Counting sort
Class | Sorting algorithm |
---|---|
Data structure | Array |
Worst-case performance | |
Best-case performance | |
Average performance |
Counting sort (sometimes referred to as ultra sort or math sort[1]) is a sorting algorithm which (like bucket sort) takes advantage of knowing the range of the numbers in the array to be sorted (array A). It uses this range to create an array C of this length. Each index i in array C is then used to count how many elements in A have the value i; then counts stored in C can then be used to put the elements in A into their right position in the resulting sorted array. The algorithm was created by Harold H. Seward in 1954.
Characteristics of counting sort
Counting sort is a stable sort and has a running time of Θ(n+k), where n and k are the lengths of the arrays A (the input array) and C (the counting array), respectively. In order for this algorithm to be efficient, k must not be much larger than n.

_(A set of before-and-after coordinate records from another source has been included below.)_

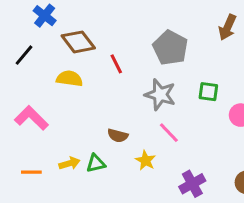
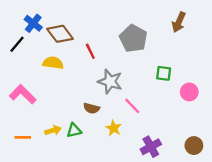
blue cross: (45, 16) -> (33, 23), moved
gray star: (160, 95) -> (110, 82), moved

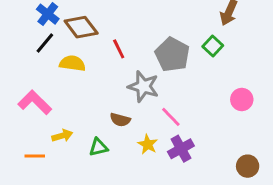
gray pentagon: (133, 38) -> (172, 55), moved
black line: (17, 44) -> (45, 43), moved
green square: (164, 73) -> (213, 46), moved, turned 35
yellow arrow: (53, 130) -> (62, 136), moved
purple cross: (151, 147) -> (181, 149), moved

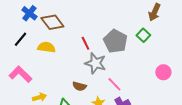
black line: (45, 43) -> (20, 39), moved
red line: (119, 49) -> (85, 43), moved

The indices of C must run from the minimum to the maximum value in A to be able to index C directly with the values of A. Otherwise, the values of A will need to be translated (shifted), so that the minimum value of A matches the smallest index of C. (Translation by subtracting the minimum value of A from each element to get an index into C therefore gives a counting sort. If a more complex function is used to relate values in A to indices into C, it is a bucket sort.) If the minimum and maximum values of A are not known, an initial pass of the data will be necessary to find these (this pass will take time Θ(n); see selection algorithm).
The length of the counting array C must be at least equal to the range of the numbers to be sorted (that is, the maximum value minus the minimum value plus 1). This makes counting sort impractical for large ranges in terms of time and memory needed. Counting sort may for example be the best algorithm for sorting numbers whose range is between 0 and 100, but it is probably unsuitable for sorting a list of names alphabetically. However counting sort can be used in radix sort to sort a list of numbers whose range is too large for counting sort to be suitable alone.
Because counting sort uses key values as indexes into an array, it is not a comparison sort, and the Ω(n log n) lower-bound for sorting is inapplicable.
Tally sort
A well-known variant of counting sort is tally sort, where the input is known to contain no duplicate elements, or where we wish to eliminate duplicates during sorting. In this case the count array can be represented as a bit array; a bit is set if that key value was observed in the input array. Tally sort is widely familiar because of its use in the book Programming Pearls as an example of an unconventional solution to a particular set of limitations.[2]
The algorithm
A summary of the algorithm is as follows.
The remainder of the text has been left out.